Believing the Lie

Image of Believing the Lie (Inspector Lynley Mystery, Book 17)
Author(s): 
Release Date: 
January 10, 2012
Publisher/Imprint: 
Dutton Adult
Pages: 
624
Reviewed by: 

“Author Elizabeth George is well known for her complicated plots, but this book is an endless litany of the bad, dysfunctional family dynamic. . . . There may be a good 200-page book here, but it needs a solid plot point of view and a talented editor to dig it out. In the interests of summation, here’s the nutshell: Children = Bad. Whether you are trying to conceive, have a young daughter or middle aged one, they always prove a source of misery.”

Ian Cresswell goes out rowing, when he comes back to tie up his scull he slips on the stone deck, falls in the river, and drowns. It’s ruled an accident.

It should not take 624 pages to determine if the stones were tampered with, thus making it murder.

But Bernard Fairclough, Ian’s wealthy and influential uncle, wants someone at the Metropolitan Police to check into the case (discreetly please!), because there are plenty of folks who want to see Ian dead—he was the heir apparent to Fairclough Industries, and worth a good deal. The job gets assigned to Thomas Lynley, who knows how to circulate around the upper crust because he is, even if he chooses not to use the title, Lord Asherton.

Lynley has plenty of suspects. Ian left his wife and children to live with his boyfriend, Kaveh.
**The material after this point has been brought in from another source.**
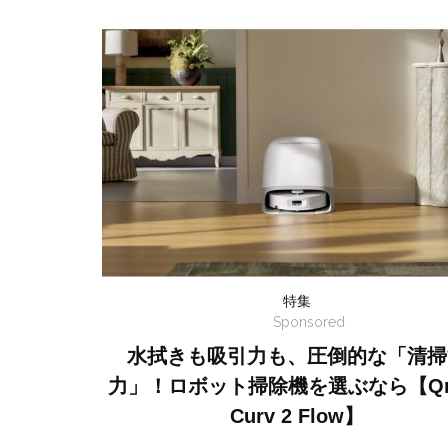
特集
Sponsored
水拭きも吸引力も、圧倒的な「清掃
力」！ロボット掃除機を選ぶなら【Qr
Curv 2 Flow】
Whenever his wife sees their children she spews poison about their father, and as a result, both children are seriously disturbed. The boy, Tim goes to a special school, but his violent outbreaks don’t get any less frequent or fierce.

Ian has also noticed that the company’s books show payments to ex-employee Vivienne Tully and Fairclough’s daughter, Mignon, at rates far beyond all rational explanation. And the prodigal son Nick has come into the fold after years of drug addiction, along with his beautiful Argentinean wife.

Author Elizabeth George is well known for her complicated plots, but this book is an endless litany of the bad, dysfunctional family dynamic.

People say such mean things to parents that it borders on the absurd, causing a mother to remark:

“You make a very good case for strangling one’s children at birth.”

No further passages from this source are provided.